Page-level text extractions
···
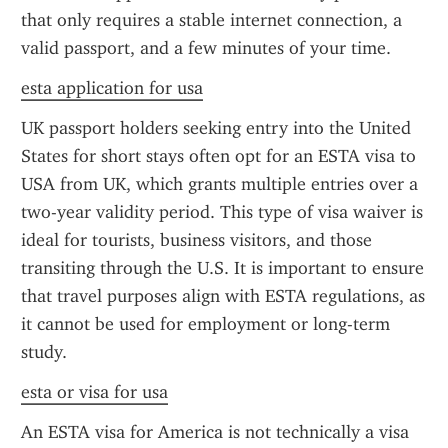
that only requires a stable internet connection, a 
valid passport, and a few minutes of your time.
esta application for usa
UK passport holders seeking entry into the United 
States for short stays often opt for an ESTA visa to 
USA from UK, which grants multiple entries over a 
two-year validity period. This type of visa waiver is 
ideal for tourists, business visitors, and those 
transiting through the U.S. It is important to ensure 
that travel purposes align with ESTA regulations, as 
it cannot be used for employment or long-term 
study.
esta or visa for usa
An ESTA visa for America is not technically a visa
···
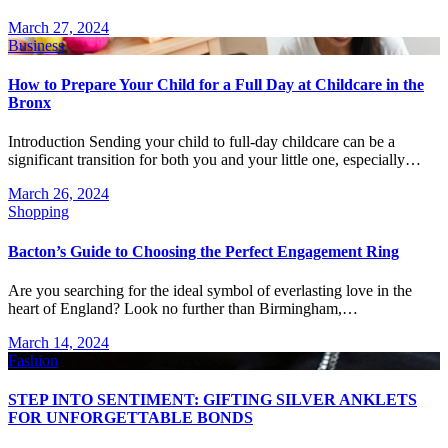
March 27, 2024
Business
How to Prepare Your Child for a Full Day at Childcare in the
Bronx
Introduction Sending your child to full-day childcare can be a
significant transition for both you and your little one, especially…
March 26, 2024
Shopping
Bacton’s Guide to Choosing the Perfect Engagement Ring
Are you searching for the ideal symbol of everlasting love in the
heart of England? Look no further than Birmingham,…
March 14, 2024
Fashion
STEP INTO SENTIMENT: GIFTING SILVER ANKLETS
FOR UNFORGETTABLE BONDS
···
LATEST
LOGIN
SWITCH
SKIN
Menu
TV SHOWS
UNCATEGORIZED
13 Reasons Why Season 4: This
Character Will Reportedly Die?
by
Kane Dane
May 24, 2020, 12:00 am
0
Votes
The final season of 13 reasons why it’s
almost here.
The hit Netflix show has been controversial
···
◆ Task goal ◆
All that should be written out is the stretch of lines above between the one holding "Character Will Reportedly Die?" and the one holding "The hit Netflix show has been controversial", inclusive, exactly as given.

◆ Response ◆
Character Will Reportedly Die?
by
Kane Dane
May 24, 2020, 12:00 am
0
Votes
The final season of 13 reasons why it’s
almost here.
The hit Netflix show has been controversial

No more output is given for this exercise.